* **What the task requires**
Each line in the entries below that holds the string "every" must be copied.

Saved data entries
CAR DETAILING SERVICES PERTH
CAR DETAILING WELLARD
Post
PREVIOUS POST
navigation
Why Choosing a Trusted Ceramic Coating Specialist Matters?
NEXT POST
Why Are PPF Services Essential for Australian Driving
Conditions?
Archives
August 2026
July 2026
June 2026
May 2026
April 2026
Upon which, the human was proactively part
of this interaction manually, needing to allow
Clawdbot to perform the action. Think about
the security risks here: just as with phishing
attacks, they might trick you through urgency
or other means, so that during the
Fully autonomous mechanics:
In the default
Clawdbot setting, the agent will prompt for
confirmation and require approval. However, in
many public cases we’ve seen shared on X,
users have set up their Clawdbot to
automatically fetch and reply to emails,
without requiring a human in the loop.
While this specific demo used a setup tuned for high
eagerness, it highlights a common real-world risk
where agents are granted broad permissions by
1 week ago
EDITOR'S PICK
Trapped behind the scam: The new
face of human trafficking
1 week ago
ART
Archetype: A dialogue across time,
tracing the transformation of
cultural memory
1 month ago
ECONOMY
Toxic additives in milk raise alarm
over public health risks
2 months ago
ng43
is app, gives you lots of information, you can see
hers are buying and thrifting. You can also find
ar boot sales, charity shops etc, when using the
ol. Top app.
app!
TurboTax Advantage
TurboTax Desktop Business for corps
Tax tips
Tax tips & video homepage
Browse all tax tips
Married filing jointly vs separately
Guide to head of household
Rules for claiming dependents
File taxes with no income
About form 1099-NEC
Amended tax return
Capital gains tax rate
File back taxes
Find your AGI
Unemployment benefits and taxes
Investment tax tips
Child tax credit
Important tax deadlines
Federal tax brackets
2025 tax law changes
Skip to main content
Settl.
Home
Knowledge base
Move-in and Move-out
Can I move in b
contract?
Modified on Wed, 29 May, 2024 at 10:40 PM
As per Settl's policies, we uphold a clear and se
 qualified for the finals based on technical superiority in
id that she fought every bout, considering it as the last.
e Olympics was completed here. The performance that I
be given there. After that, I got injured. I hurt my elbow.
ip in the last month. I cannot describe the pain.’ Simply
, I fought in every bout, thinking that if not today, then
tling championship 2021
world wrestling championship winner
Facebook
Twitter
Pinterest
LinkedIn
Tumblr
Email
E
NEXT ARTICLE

* **Output below**
id that she fought every bout, considering it as the last.
, I fought in every bout, thinking that if not today, then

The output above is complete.